--- Exercise brief ---
Anywhere the string "xyxy" shows up in the listing below, copy the line it is in.

^^^^

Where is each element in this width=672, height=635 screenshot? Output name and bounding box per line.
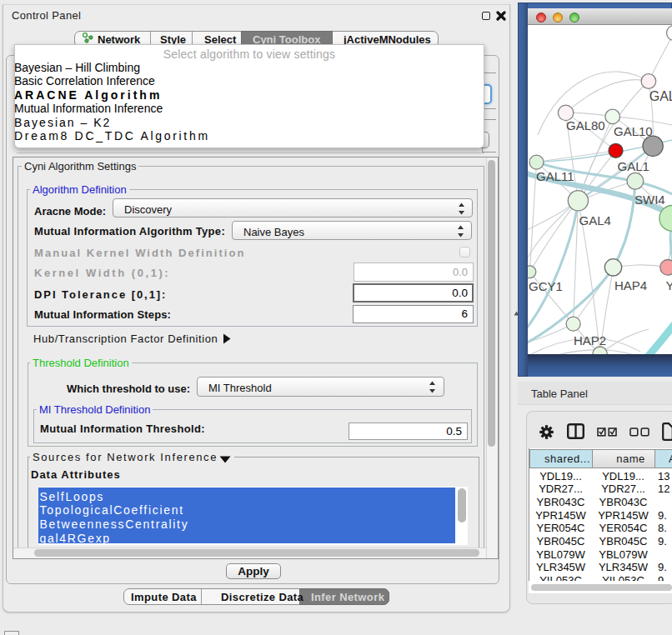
svg-text:Y: Y xyxy=(666,278,672,292)
svg-text:HAP4: HAP4 xyxy=(614,278,647,292)
svg-text:GAL10: GAL10 xyxy=(614,124,653,138)
svg-text:GAL: GAL xyxy=(649,89,672,103)
svg-text:GAL11: GAL11 xyxy=(536,169,574,183)
svg-text:GAL4: GAL4 xyxy=(579,213,611,228)
svg-text:GCY1: GCY1 xyxy=(529,279,563,293)
svg-text:HAP2: HAP2 xyxy=(574,333,606,348)
svg-text:GAL1: GAL1 xyxy=(618,159,649,173)
svg-text:SWI4: SWI4 xyxy=(634,192,665,207)
svg-text:GAL80: GAL80 xyxy=(566,118,605,132)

^^^^

--- Answer box ---
svg-text:Y: Y xyxy=(666,278,672,292)
svg-text:HAP4: HAP4 xyxy=(614,278,647,292)
svg-text:GAL10: GAL10 xyxy=(614,124,653,138)
svg-text:GAL: GAL xyxy=(649,89,672,103)
svg-text:GAL11: GAL11 xyxy=(536,169,574,183)
svg-text:GAL4: GAL4 xyxy=(579,213,611,228)
svg-text:GCY1: GCY1 xyxy=(529,279,563,293)
svg-text:HAP2: HAP2 xyxy=(574,333,606,348)
svg-text:GAL1: GAL1 xyxy=(618,159,649,173)
svg-text:SWI4: SWI4 xyxy=(634,192,665,207)
svg-text:GAL80: GAL80 xyxy=(566,118,605,132)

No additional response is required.